At last we came to Cleveland, where they had a public market. We could not there sell a carload to a grocer. But we arranged with the market to give us their band for a week, also their newspaper space. As a result, half the policemen in Cleveland were called there to keep the crowd moving. Ropes were stretched through the market. I doubt if the stalls sold much that week, but we certainly sold Cotosuet.
When I returned to Chicago, Mr. L. F. Swift said: “That is the greatest advertising stunt I have ever known. You have made good, both with father and with me.”

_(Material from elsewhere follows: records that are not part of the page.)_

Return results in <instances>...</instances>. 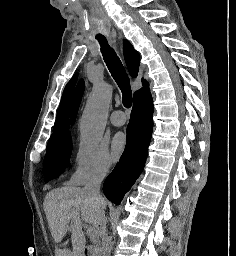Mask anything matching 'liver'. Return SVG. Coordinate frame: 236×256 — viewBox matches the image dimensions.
<instances>
[{"instance_id":"liver-1","label":"liver","mask_w":236,"mask_h":256,"mask_svg":"<svg viewBox=\"0 0 236 256\" xmlns=\"http://www.w3.org/2000/svg\"><path fill=\"white\" fill-rule=\"evenodd\" d=\"M43 206L56 246H60L59 242H62L67 232H71L72 250L55 248V256H83L86 238L82 232V220L98 228L104 220L106 204L100 212L96 200L81 188L65 186L48 192Z\"/></svg>"}]
</instances>
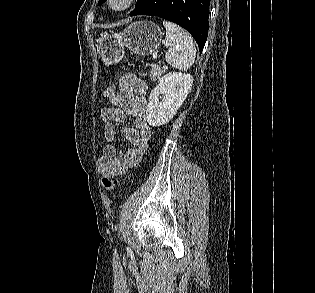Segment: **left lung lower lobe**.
I'll return each mask as SVG.
<instances>
[{
    "instance_id": "left-lung-lower-lobe-1",
    "label": "left lung lower lobe",
    "mask_w": 315,
    "mask_h": 293,
    "mask_svg": "<svg viewBox=\"0 0 315 293\" xmlns=\"http://www.w3.org/2000/svg\"><path fill=\"white\" fill-rule=\"evenodd\" d=\"M158 16L185 28L200 52L207 40L209 0H144L131 14Z\"/></svg>"
}]
</instances>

Thus I won out with Swift & Company.
That, many say, was not advertising. Advertising to them is placing some dignified phrases in print. But commonplace dignity doesn’t get far. Study salesmen, canvassers, and fakers if you want to know how to sell goods. No argument in the world can ever compare with one dramatic demonstration.
I have no sympathy with those who feel that fine language is going to sell goods at a profit. I have listened to their arguments for hours. They might as well say that full dress is an excellent diving suit. No dilettantes have any chance in prying money out of pockets. The way to sell goods is to sell them. The way to do that is to sample and demonstrate, and the more attractive you can make your demonstration the better it will be for you. The men who succeed in advertising are not the highly-bred, not the men careful to be unobtrusive and polite, but the men who know what arouses enthusiasm in simple people. The difference is the difference between Charlie Chaplin and Robert Mantell, or “After the Ball” and “The Moonlight Sonata.” If we are going to sell, we must cater to the millions who buy.